**Problem to work on**.
Exclude the images and repeat all remaining entries exactly.
*** Recorded information ***
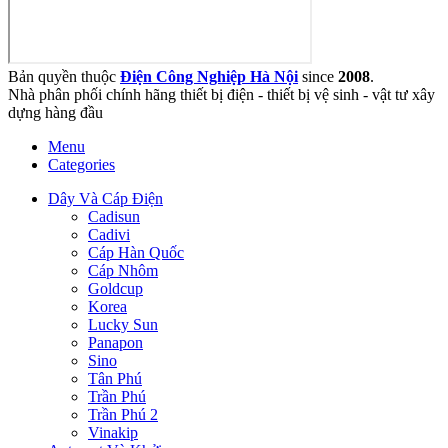
Bản quyền thuộc
Điện Công Nghiệp Hà Nội
since
2008
.
Nhà phân phối chính hãng thiết bị điện - thiết bị vệ sinh - vật tư xây
dựng hàng đầu
Menu
Categories
Dây Và Cáp Điện
Cadisun
Cadivi
Cáp Hàn Quốc
Cáp Nhôm
Goldcup
Korea
Lucky Sun
Panapon
Sino
Tân Phú
Trần Phú
Trần Phú 2
Vinakip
*** End of Recorded information ***
**Task output**.
Bản quyền thuộc
Điện Công Nghiệp Hà Nội
since
2008
.
Nhà phân phối chính hãng thiết bị điện - thiết bị vệ sinh - vật tư xây
dựng hàng đầu
Menu
Categories
Dây Và Cáp Điện
Cadisun
Cadivi
Cáp Hàn Quốc
Cáp Nhôm
Goldcup
Korea
Lucky Sun
Panapon
Sino
Tân Phú
Trần Phú
Trần Phú 2
Vinakip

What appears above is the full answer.